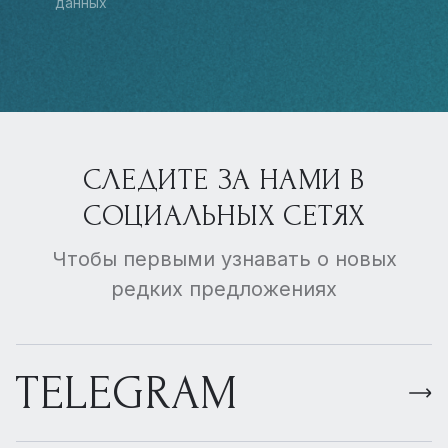
данных
СЛЕДИТЕ ЗА НАМИ В
СОЦИАЛЬНЫХ СЕТЯХ
Чтобы первыми узнавать о новых
редких предложениях
TELEGRAM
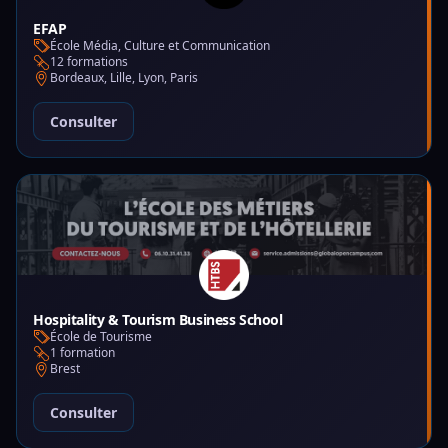
EFAP
École Média, Culture et Communication
12 formations
Bordeaux, Lille, Lyon, Paris
Consulter
Hospitality & Tourism Business School
École de Tourisme
1 formation
Brest
Consulter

========================================================================

The expected output is every line from the line where "СЛЕДИТЕ ЗА НАМИ В" appears to the final line of the material, unchanged and with no pictures.

▶ **ANSWER TO THE PROBLEM**:
СЛЕДИТЕ ЗА НАМИ В
СОЦИАЛЬНЫХ СЕТЯХ
Чтобы первыми узнавать о новых
редких предложениях
TELEGRAM
EFAP
École Média, Culture et Communication
12 formations
Bordeaux, Lille, Lyon, Paris
Consulter
Hospitality & Tourism Business School
École de Tourisme
1 formation
Brest
Consulter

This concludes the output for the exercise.